- What you should do -
Here the requirement is to repeat every record exactly, in full.

- Page-level text extractions -
****
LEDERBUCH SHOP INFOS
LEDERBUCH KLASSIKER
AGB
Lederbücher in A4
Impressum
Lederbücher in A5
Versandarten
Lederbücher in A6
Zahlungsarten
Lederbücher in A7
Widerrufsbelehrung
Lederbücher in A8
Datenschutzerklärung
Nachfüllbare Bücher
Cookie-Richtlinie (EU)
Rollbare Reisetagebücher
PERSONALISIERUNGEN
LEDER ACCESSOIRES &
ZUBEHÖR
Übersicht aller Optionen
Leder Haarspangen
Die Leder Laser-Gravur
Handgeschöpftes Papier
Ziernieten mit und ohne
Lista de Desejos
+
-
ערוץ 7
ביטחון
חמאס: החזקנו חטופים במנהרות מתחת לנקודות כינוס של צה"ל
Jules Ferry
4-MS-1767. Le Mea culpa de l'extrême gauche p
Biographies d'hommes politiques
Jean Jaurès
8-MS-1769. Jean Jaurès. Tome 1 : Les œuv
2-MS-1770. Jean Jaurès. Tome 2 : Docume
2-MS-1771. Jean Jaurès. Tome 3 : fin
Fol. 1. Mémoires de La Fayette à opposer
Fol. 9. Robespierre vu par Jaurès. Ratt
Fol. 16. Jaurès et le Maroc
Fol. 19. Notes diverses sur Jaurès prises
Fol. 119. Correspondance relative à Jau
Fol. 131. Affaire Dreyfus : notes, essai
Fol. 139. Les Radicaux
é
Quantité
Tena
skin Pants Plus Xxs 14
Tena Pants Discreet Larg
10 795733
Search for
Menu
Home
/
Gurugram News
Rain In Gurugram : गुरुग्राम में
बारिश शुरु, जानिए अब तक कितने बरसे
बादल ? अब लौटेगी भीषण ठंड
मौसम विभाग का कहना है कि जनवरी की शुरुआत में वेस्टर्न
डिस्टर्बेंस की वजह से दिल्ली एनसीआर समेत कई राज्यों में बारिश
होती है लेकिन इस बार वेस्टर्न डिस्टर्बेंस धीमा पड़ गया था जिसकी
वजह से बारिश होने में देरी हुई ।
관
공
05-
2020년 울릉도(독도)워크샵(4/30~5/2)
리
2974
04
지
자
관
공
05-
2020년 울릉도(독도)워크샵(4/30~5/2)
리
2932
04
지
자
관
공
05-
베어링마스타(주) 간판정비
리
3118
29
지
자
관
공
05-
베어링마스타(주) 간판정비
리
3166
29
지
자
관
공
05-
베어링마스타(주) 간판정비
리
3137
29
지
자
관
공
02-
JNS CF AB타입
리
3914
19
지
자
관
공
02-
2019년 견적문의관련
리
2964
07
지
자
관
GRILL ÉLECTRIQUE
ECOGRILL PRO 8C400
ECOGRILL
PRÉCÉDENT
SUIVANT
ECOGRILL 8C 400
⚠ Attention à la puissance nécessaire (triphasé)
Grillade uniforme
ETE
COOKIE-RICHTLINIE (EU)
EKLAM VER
****
- Exercise response -
LEDERBUCH SHOP INFOS
LEDERBUCH KLASSIKER
AGB
Lederbücher in A4
Impressum
Lederbücher in A5
Versandarten
Lederbücher in A6
Zahlungsarten
Lederbücher in A7
Widerrufsbelehrung
Lederbücher in A8
Datenschutzerklärung
Nachfüllbare Bücher
Cookie-Richtlinie (EU)
Rollbare Reisetagebücher
PERSONALISIERUNGEN
LEDER ACCESSOIRES &
ZUBEHÖR
Übersicht aller Optionen
Leder Haarspangen
Die Leder Laser-Gravur
Handgeschöpftes Papier
Ziernieten mit und ohne
Lista de Desejos
+
-
ערוץ 7
ביטחון
חמאס: החזקנו חטופים במנהרות מתחת לנקודות כינוס של צה"ל
Jules Ferry
4-MS-1767. Le Mea culpa de l'extrême gauche p
Biographies d'hommes politiques
Jean Jaurès
8-MS-1769. Jean Jaurès. Tome 1 : Les œuv
2-MS-1770. Jean Jaurès. Tome 2 : Docume
2-MS-1771. Jean Jaurès. Tome 3 : fin
Fol. 1. Mémoires de La Fayette à opposer
Fol. 9. Robespierre vu par Jaurès. Ratt
Fol. 16. Jaurès et le Maroc
Fol. 19. Notes diverses sur Jaurès prises
Fol. 119. Correspondance relative à Jau
Fol. 131. Affaire Dreyfus : notes, essai
Fol. 139. Les Radicaux
é
Quantité
Tena
skin Pants Plus Xxs 14
Tena Pants Discreet Larg
10 795733
Search for
Menu
Home
/
Gurugram News
Rain In Gurugram : गुरुग्राम में
बारिश शुरु, जानिए अब तक कितने बरसे
बादल ? अब लौटेगी भीषण ठंड
मौसम विभाग का कहना है कि जनवरी की शुरुआत में वेस्टर्न
डिस्टर्बेंस की वजह से दिल्ली एनसीआर समेत कई राज्यों में बारिश
होती है लेकिन इस बार वेस्टर्न डिस्टर्बेंस धीमा पड़ गया था जिसकी
वजह से बारिश होने में देरी हुई ।
관
공
05-
2020년 울릉도(독도)워크샵(4/30~5/2)
리
2974
04
지
자
관
공
05-
2020년 울릉도(독도)워크샵(4/30~5/2)
리
2932
04
지
자
관
공
05-
베어링마스타(주) 간판정비
리
3118
29
지
자
관
공
05-
베어링마스타(주) 간판정비
리
3166
29
지
자
관
공
05-
베어링마스타(주) 간판정비
리
3137
29
지
자
관
공
02-
JNS CF AB타입
리
3914
19
지
자
관
공
02-
2019년 견적문의관련
리
2964
07
지
자
관
GRILL ÉLECTRIQUE
ECOGRILL PRO 8C400
ECOGRILL
PRÉCÉDENT
SUIVANT
ECOGRILL 8C 400
⚠ Attention à la puissance nécessaire (triphasé)
Grillade uniforme
ETE
COOKIE-RICHTLINIE (EU)
EKLAM VER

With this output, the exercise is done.